Álcool e direção
Os efeitos que a ingestão de bebidas alcoólicas provocam nos seres humanos não podem ser minimizados. Pesquisa divulgada pela organização não governamental Centro de Informações sobre Saúde e Álcool reforça o que já é de conhecimento de muitos: mesmo as pessoas que ingerem pouca quantidade de álcool estão expostas a riscos. Isso ocorre porque a substância provoca nas pessoas um excesso de confiança, criando uma falsa sensação de controle, o que aumenta a chance de ocorrência de um acidente.

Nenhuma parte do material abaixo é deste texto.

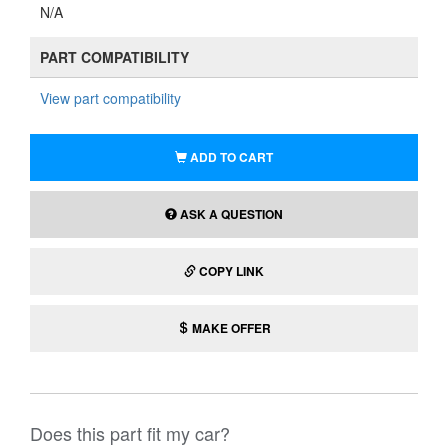
N/A
PART COMPATIBILITY
View part compatibility
ADD TO CART
ASK A QUESTION
COPY LINK
MAKE OFFER
Does this part fit my car?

Dados do Ministério da Saúde confirmam a pesquisa. De acordo com levantamentos oficiais, 21% dos acidentes de trânsito estão relacionados ao consumo de álcool. Uma em cada cinco vítimas desse tipo de ocorrência atendidas nos prontos-socorros estava sob efeito da substância e, nessa conta, estão incluídos condutores, passageiros e pedestres. Entre os atendimentos, a faixa etária mais prevalente é a de 20 a 39 anos, fase bastante produtiva na vida do ser humano. Somente em 2011, foram gastos cerca de R$ 200 milhões em internações no SUS para vítimas de acidentes de trânsito, sem contar com reabilitação e com segunda cirurgia, muito frequentes em vítimas de acidentes.

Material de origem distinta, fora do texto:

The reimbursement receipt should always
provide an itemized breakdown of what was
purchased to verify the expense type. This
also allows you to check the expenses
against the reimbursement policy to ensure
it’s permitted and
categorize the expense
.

Portanto, é passada a hora de intensificar fiscalizações e tentar incutir nas pessoas o consumo consciente. Ao contrário do cigarro, o álcool é socialmente aceito e, por isso, a abordagem tem que ser diferente e envolver adultos, jovens e crianças. A longo prazo a educação é o melhor caminho para reduzir os trágicos números de acidentes de trânsito.
Outro fator importante é a punição. A pena para motoristas embriagados que provocam acidentes com vítimas é branda. Um dos principais passos seria promover mudanças na legislação a fim de torná-la mais dura com esse tipo de crime. A sensação de impunidade contribui para o consumo exagerado.